O RE foi interposto pela A. Angeloni & Cia. Ltda. contra decisão do Tribunal Superior do Trabalho (TST) que manteve condenação ao pagamento, a uma empregada, desses 15 minutos, com adicional de 50%. A jurisprudência do TST está pacificada no sentido da validade do intervalo.

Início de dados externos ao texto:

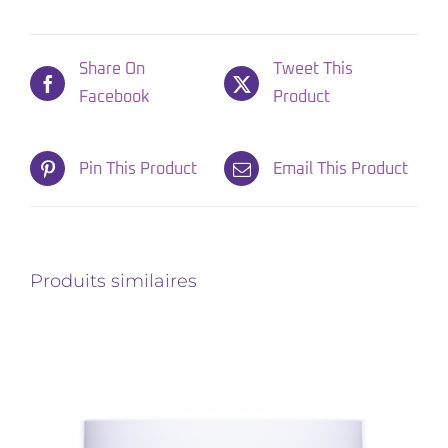
Share On
Tweet This
Facebook
Product
Pin This Product
Email This Product
Produits similaires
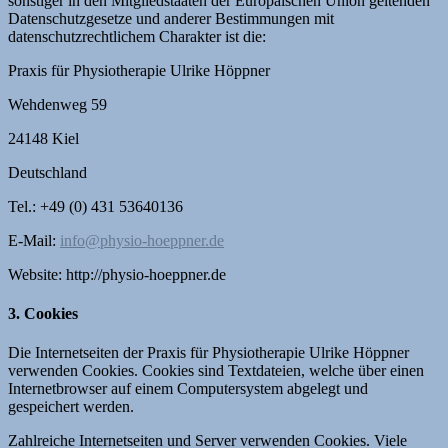
sonstiger in den Mitgliedstaaten der Europäischen Union geltenden
Datenschutzgesetze und anderer Bestimmungen mit
datenschutzrechtlichem Charakter ist die:
Praxis für Physiotherapie Ulrike Höppner
Wehdenweg 59
24148 Kiel
Deutschland
Tel.: +49 (0) 431 53640136
E-Mail:
info@physio-hoeppner.de
Website: http://physio-hoeppner.de
3. Cookies
Die Internetseiten der Praxis für Physiotherapie Ulrike Höppner
verwenden Cookies. Cookies sind Textdateien, welche über einen
Internetbrowser auf einem Computersystem abgelegt und
gespeichert werden.
Zahlreiche Internetseiten und Server verwenden Cookies. Viele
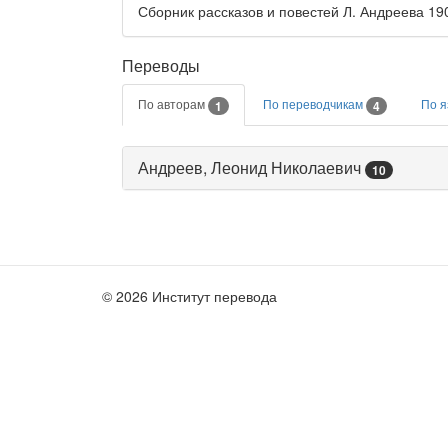
Сборник рассказов и повестей Л. Андреева 190
Переводы
По авторам
По переводчикам
По 
1
4
Андреев, Леонид Николаевич
10
© 2026 Институт перевода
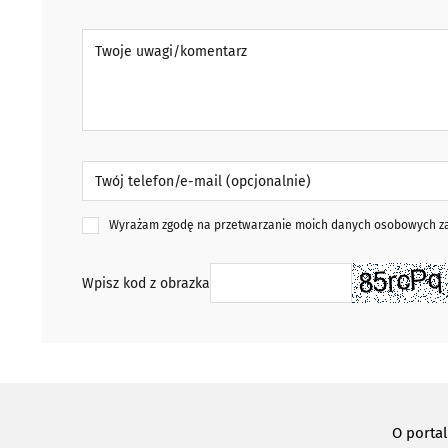
Twoje uwagi/komentarz
Twój telefon/e-mail (opcjonalnie)
Wyrażam zgodę na przetwarzanie moich danych osobowych zaw
Wpisz kod z obrazka
O porta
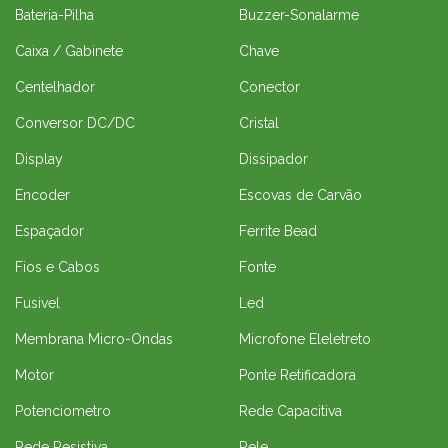
Bateria-Pilha
Buzzer-Sonalarme
Caixa / Gabinete
Chave
Centelhador
Conector
Conversor DC/DC
Cristal
Display
Dissipador
Encoder
Escovas de Carvão
Espaçador
Ferrite Bead
Fios e Cabos
Fonte
Fusivel
Led
Membrana Micro-Ondas
Microfone Eleletreto
Motor
Ponte Retificadora
Potenciometro
Rede Capacitiva
Rede Resistiva
Rele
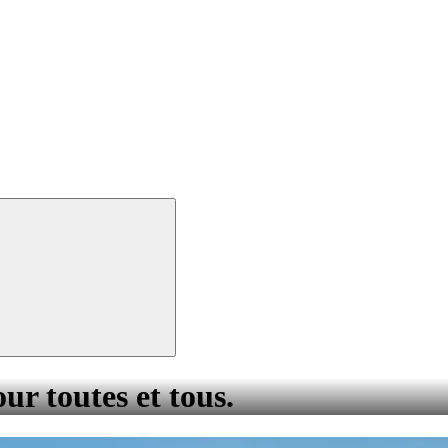
our toutes et tous.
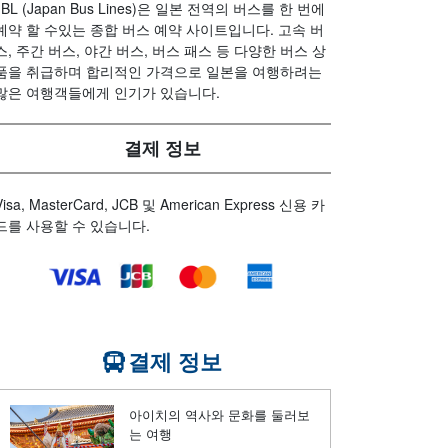
JBL (Japan Bus Lines)은 일본 전역의 버스를 한 번에
예약 할 수있는 종합 버스 예약 사이트입니다. 고속 버
스, 주간 버스, 야간 버스, 버스 패스 등 다양한 버스 상
품을 취급하며 합리적인 가격으로 일본을 여행하려는
많은 여행객들에게 인기가 있습니다.
결제 정보
Visa, MasterCard, JCB 및 American Express 신용 카
드를 사용할 수 있습니다.
결제 정보
아이치의 역사와 문화를 둘러보
는 여행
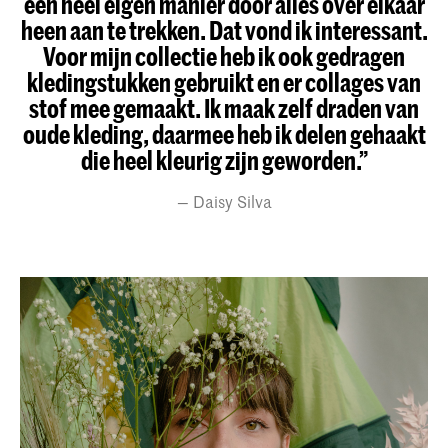
een heel eigen manier door alles over elkaar
heen aan te trekken. Dat vond ik interessant.
Voor mijn collectie heb ik ook gedragen
kledingstukken gebruikt en er collages van
stof mee gemaakt. Ik maak zelf draden van
oude kleding, daarmee heb ik delen gehaakt
die heel kleurig zijn geworden.”
Daisy Silva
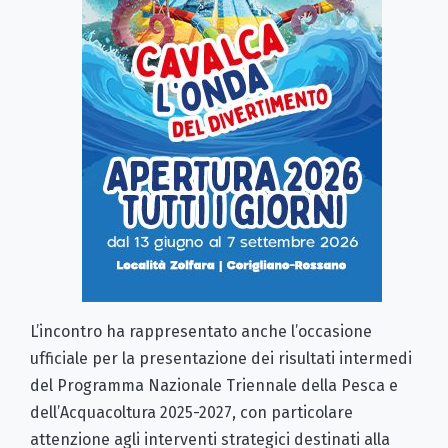
L’incontro ha rappresentato anche l’occasione
ufficiale per la presentazione dei risultati intermedi
del Programma Nazionale Triennale della Pesca e
dell’Acquacoltura 2025-2027, con particolare
attenzione agli interventi strategici destinati alla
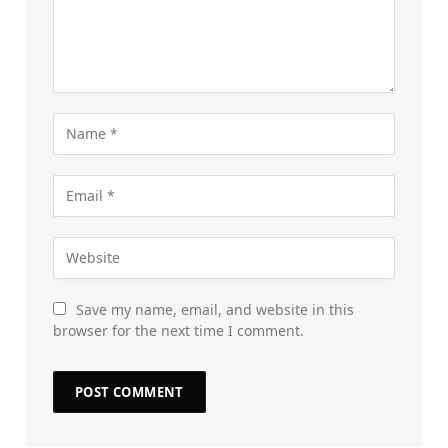
Save my name, email, and website in this
browser for the next time I comment.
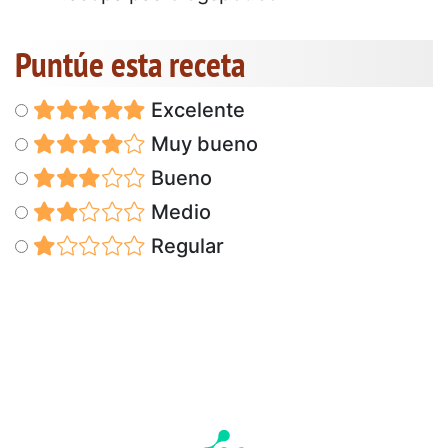
Puntúe esta receta
Excelente
Muy bueno
Bueno
Medio
Regular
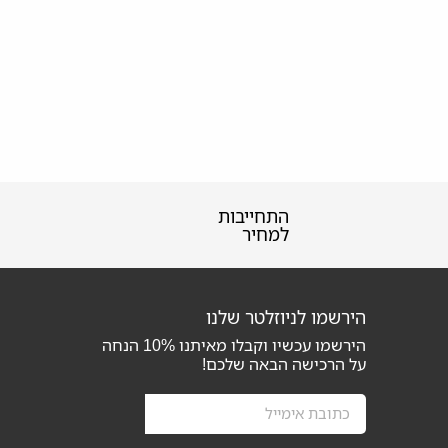
התחייבות
למחיר
הירשמו לניוזלטר שלנו
הירשמו עכשיו וקבלו מאיתנו
10%
הנחה
על הרכישה הבאה שלכם!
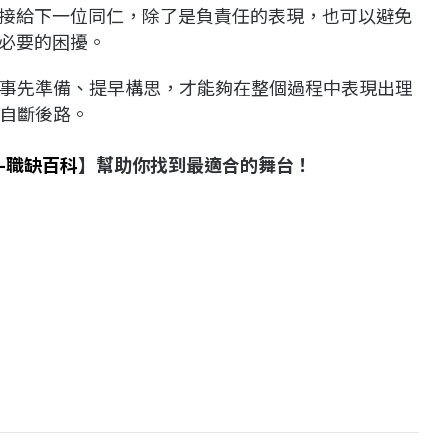
接給下一位同仁，除了是負責任的表現，也可以避免
必要的困擾。
事先準備、提早構思，才能夠在整個過程中表現出理
自斷後路。
-職缺百科
】幫助你找到最適合的舞台！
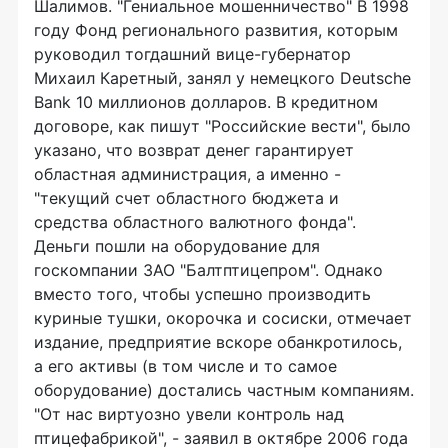
Шалимов. "Гениальное мошенничество" В 1998
году Фонд регионального развития, которым
руководил тогдашний вице-губернатор
Михаил Каретный, занял у немецкого Deutsche
Bank 10 миллионов долларов. В кредитном
договоре, как пишут "Российские вести", было
указано, что возврат денег гарантирует
областная администрация, а именно -
"текущий счет областного бюджета и
средства областного валютного фонда".
Деньги пошли на оборудование для
госкомпании ЗАО "Балтптицепром". Однако
вместо того, чтобы успешно производить
куриные тушки, окорочка и сосиски, отмечает
издание, предприятие вскоре обанкротилось,
а его активы (в том числе и то самое
оборудование) достались частным компаниям.
"От нас виртуозно увели контроль над
птицефабрикой", - заявил в октябре 2006 года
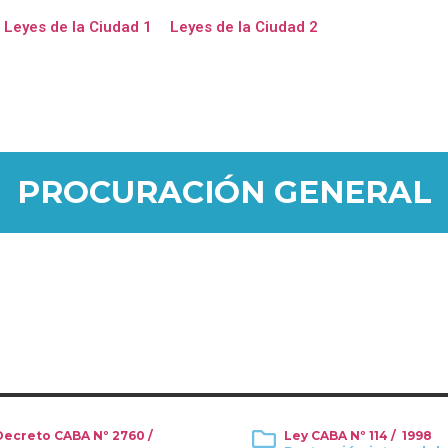
Leyes de la Ciudad 1
Leyes de la Ciudad 2
PROCURACIÓN GENERAL
Decreto CABA Nº 2760 /
Ley CABA Nº 114 / 1998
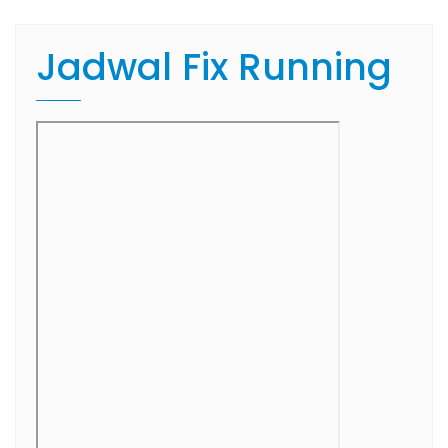
Jadwal Fix Running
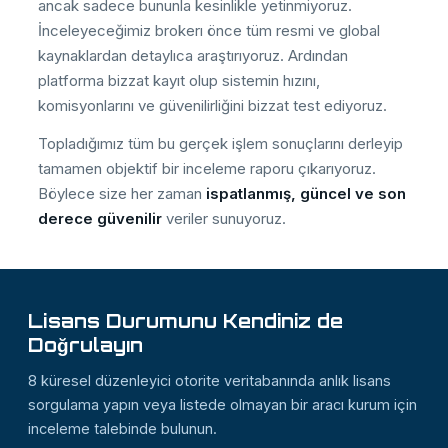
ancak sadece bununla kesinlikle yetinmiyoruz.
İnceleyeceğimiz brokerı önce tüm resmi ve global
kaynaklardan detaylıca araştırıyoruz. Ardından
platforma bizzat kayıt olup sistemin hızını,
komisyonlarını ve güvenilirliğini bizzat test ediyoruz.
Topladığımız tüm bu gerçek işlem sonuçlarını derleyip
tamamen objektif bir inceleme raporu çıkarıyoruz.
Böylece size her zaman
ispatlanmış, güncel ve son
derece güvenilir
veriler sunuyoruz.
Lisans Durumunu Kendiniz de
Doğrulayın
8 küresel düzenleyici otorite veritabanında anlık lisans
sorgulama yapın veya listede olmayan bir aracı kurum için
inceleme talebinde bulunun.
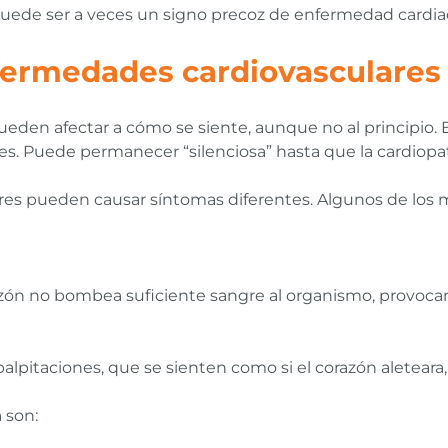
 puede ser a veces un signo precoz de enfermedad cardia
fermedades cardiovasculares
eden afectar a cómo se siente, aunque no al principio.
ses. Puede permanecer “silenciosa” hasta que la cardiopa
lares pueden causar síntomas diferentes. Algunos de los
azón no bombea suficiente sangre al organismo, provoca
pitaciones, que se sienten como si el corazón aleteara, la
 son:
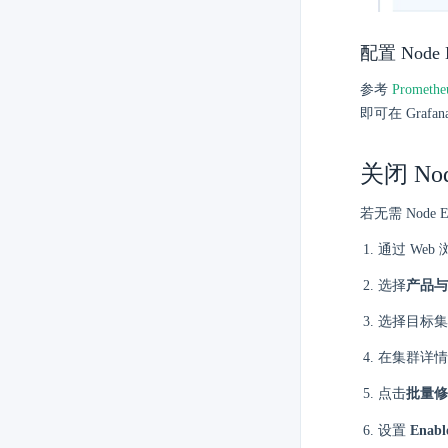
配置 Node 
参考
Promet
即可在 Graf
关闭 Nod
若无需 Node 
通过 Web
选择
产品与
选择目标集
在集群详情
点击
批量修
设置
Enabl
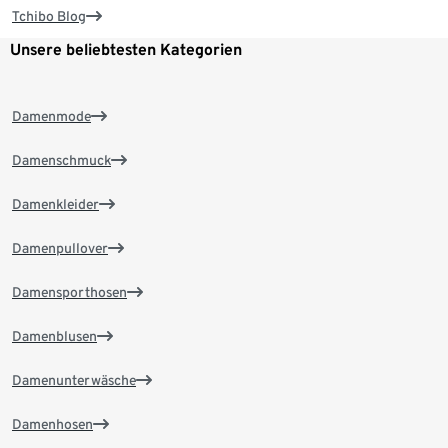
Tchibo Blog
Unsere beliebtesten Kategorien
Damenmode
Damenschmuck
Damenkleider
Damenpullover
Damensporthosen
Damenblusen
Damenunterwäsche
Damenhosen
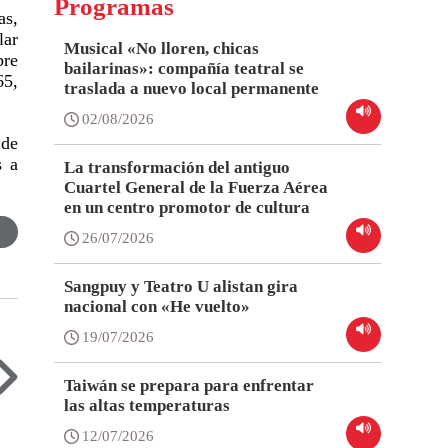
Programas
as,
lar
Musical «No lloren, chicas
bre
bailarinas»: compañía teatral se
65,
traslada a nuevo local permanente
02/08/2026
 de
s a
La transformación del antiguo
Cuartel General de la Fuerza Aérea
en un centro promotor de cultura
26/07/2026
Sangpuy y Teatro U alistan gira
nacional con «He vuelto»
19/07/2026
Taiwán se prepara para enfrentar
las altas temperaturas
12/07/2026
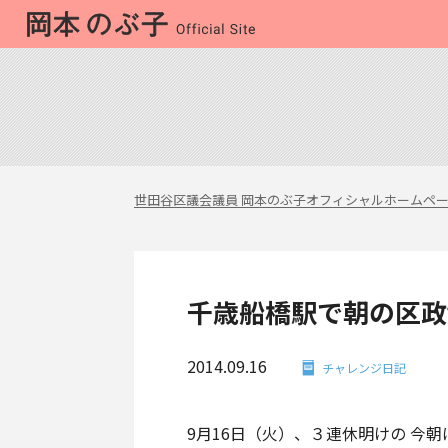
世田谷区議会議員 岡本のぶ子オフィシャルホームペ
千歳船橋駅で朝の区政
2014.09.16
チャレンジ日記
9月16日（火）、３連休明けの 今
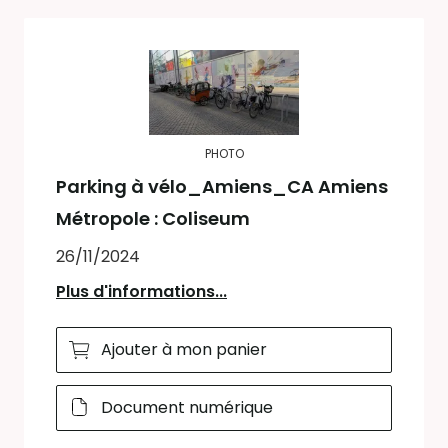
PHOTO
Parking à vélo_Amiens_CA Amiens
Métropole : Coliseum
26/11/2024
Plus d'informations...
Ajouter à mon panier
Document numérique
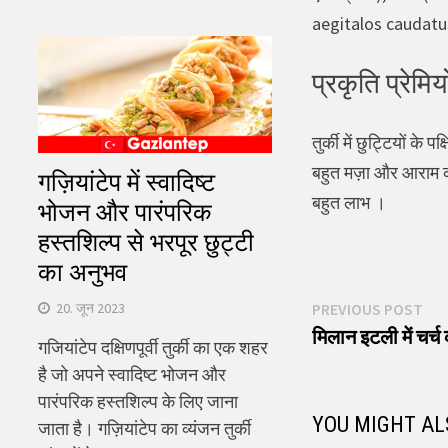
aegitalos caudatus)
प्रकृति प्रेमिय
तुर्की में छुट्टियों क
बहुत मज़ा और आराम कर र
गज़ियांटेप में स्वादिष्ट
बहुत लाभ ।
भोजन और पारंपरिक
हस्तशिल्प से भरपूर छुट्टी
का अनुभव
पोस्ट
Pre
20. जून 2023
PREVIOUS POST
pos
मिलान इटली में चर्च 
नेविगेशन
गजियांटेप दक्षिणपूर्वी तुर्की का एक शहर
है जो अपने स्वादिष्ट भोजन और
पारंपरिक हस्तशिल्प के लिए जाना
YOU MIGHT AL
जाता है। गज़ियांटेप का व्यंजन तुर्की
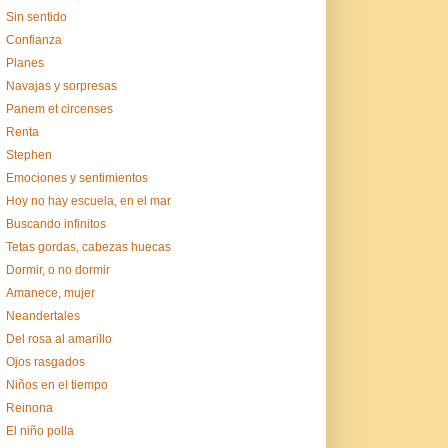
Sin sentido
Confianza
Planes
Navajas y sorpresas
Panem et circenses
Renta
Stephen
Emociones y sentimientos
Hoy no hay escuela, en el mar
Buscando infinitos
Tetas gordas, cabezas huecas
Dormir, o no dormir
Amanece, mujer
Neandertales
Del rosa al amarillo
Ojos rasgados
Niños en el tiempo
Reinona
El niño polla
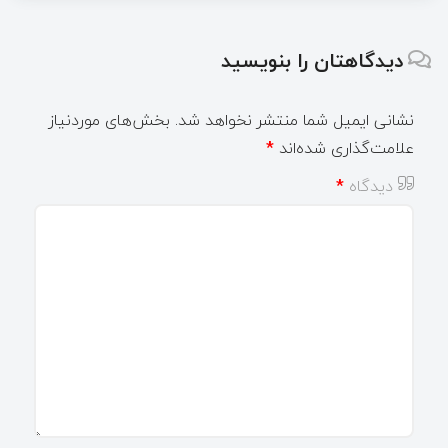
دیدگاهتان را بنویسید
نشانی ایمیل شما منتشر نخواهد شد.
بخش‌های موردنیاز
علامت‌گذاری شده‌اند
*
دیدگاه
*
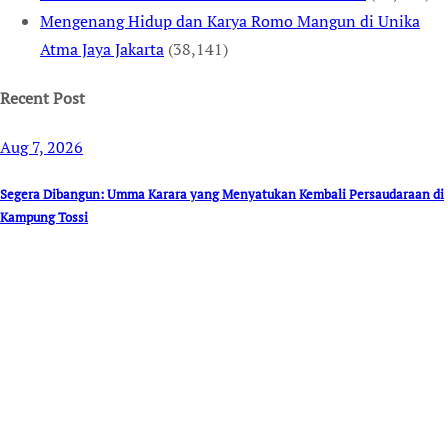
Mengenang Hidup dan Karya Romo Mangun di Unika
Atma Jaya Jakarta
(38,141)
Recent Post
Aug 7, 2026
Segera Dibangun: Umma Karara yang Menyatukan Kembali Persaudaraan di
Kampung Tossi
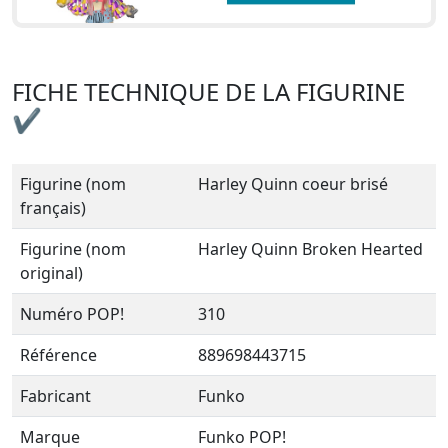
FICHE TECHNIQUE DE LA FIGURINE
✔
Figurine (nom
Harley Quinn coeur brisé
français)
Figurine (nom
Harley Quinn Broken Hearted
original)
Numéro POP!
310
Référence
889698443715
Fabricant
Funko
Marque
Funko POP!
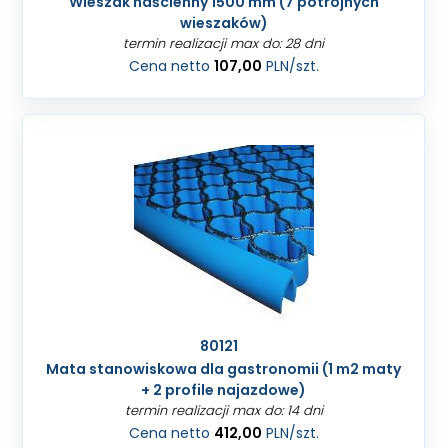
Wieszak naścienny 1500 mm (7 potrójnych
wieszaków)
termin realizacji max do: 28 dni
Cena netto
107,00
PLN
/szt.
80121
Mata stanowiskowa dla gastronomii (1 m2 maty
+ 2 profile najazdowe)
termin realizacji max do: 14 dni
Cena netto
412,00
PLN
/szt.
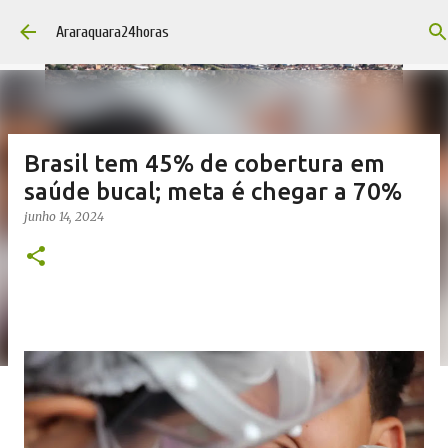
Pular para o conteúdo principal
Araraquara24horas
Brasil tem 45% de cobertura em
saúde bucal; meta é chegar a 70%
junho 14, 2024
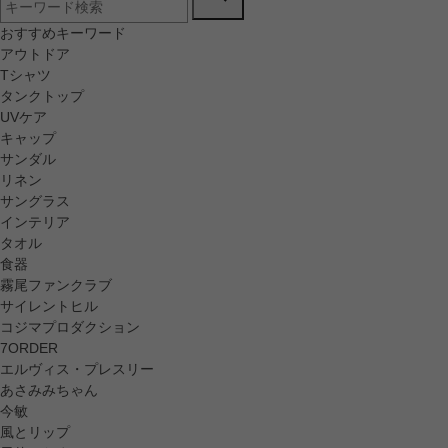
おすすめキーワード
アウトドア
Tシャツ
タンクトップ
UVケア
キャップ
サンダル
リネン
サングラス
インテリア
タオル
食器
霧尾ファンクラブ
サイレントヒル
コジマプロダクション
7ORDER
エルヴィス・プレスリー
あさみみちゃん
今敏
風とリップ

A argumentação da empresa era a de que o entendimento da Justiça do Trabalho contraria dispositivos constitucionais que concretizam a igualdade entre homens e mulheres (artigos 5º, inciso I, e 7º, inciso XXX) e, consequentemente, fere o princípio da isonomia, pois não se poderia admitir tratamento diferenciado apenas em razão do sexo, sob pena de se estimular a discriminação no trabalho. No julgamento, realizado nesta quinta-feira, a Associação Brasileira de Supermercados (Abras) e a Federação Brasileira de Bancos (Febraban) atuaram na condição de amici curiae, seguindo a mesma linha de fundamentação da empresa.
Relator.
O ministro Dias Toffoli, relator do RE, lembrou que o artigo 384 faz parte da redação original da CLT, de 1943. “Quando foi sancionada a CLT, vigorava a Constituição de 1937, que se limitou, como na Constituição de 1946, a garantir a cláusula geral de igualdade, expressa na fórmula ‘todos são iguais perante a lei’”, afirmou. “Nem a inserção dessa cláusula em todas as nossas Constituições, nem a inserção de cláusula específica de igualdade entre gênero na Carta de 1934 impediram, como é sabido, a plena igualdade entre os sexos no mundo dos fatos”.
Por isso, observou o ministro, a Constituição de 1988 estabeleceu cláusula específica de igualdade de gênero e, ao mesmo tempo, admitiu a possibilidade de tratamento diferenciado, levando em conta a “histórica exclusão da mulher do mercado de trabalho”; a existência de “um componente orgânico, biológico, inclusive pela menor resistência física da mulher”; e um componente social, pelo fato de ser comum a chamada dupla jornada – o acúmulo de atividades pela mulher no lar e no trabalho – “que, de fato, é uma realidade e, portanto, deve ser levado em consideração na interpretação da norma”, afirmou.
O voto do relator ressaltou que as disposições constitucionais e infraconstitucionais não impedem que ocorram tratamentos diferenciados, desde que existentes elementos legítimos para tal e que as garantias sejam proporcionais às diferenças ou definidas por algumas conjunturas sociais. E, nesse sentido, avaliou que o artigo 384 da CLT “trata de aspectos de evidente desigualdade de forma proporcional”. Ele citou o prazo menor para aposentadoria, a cota de 30% para mulheres nas eleições e a Lei Maria da Penha como exemplos de tratamento diferenciado legítimo.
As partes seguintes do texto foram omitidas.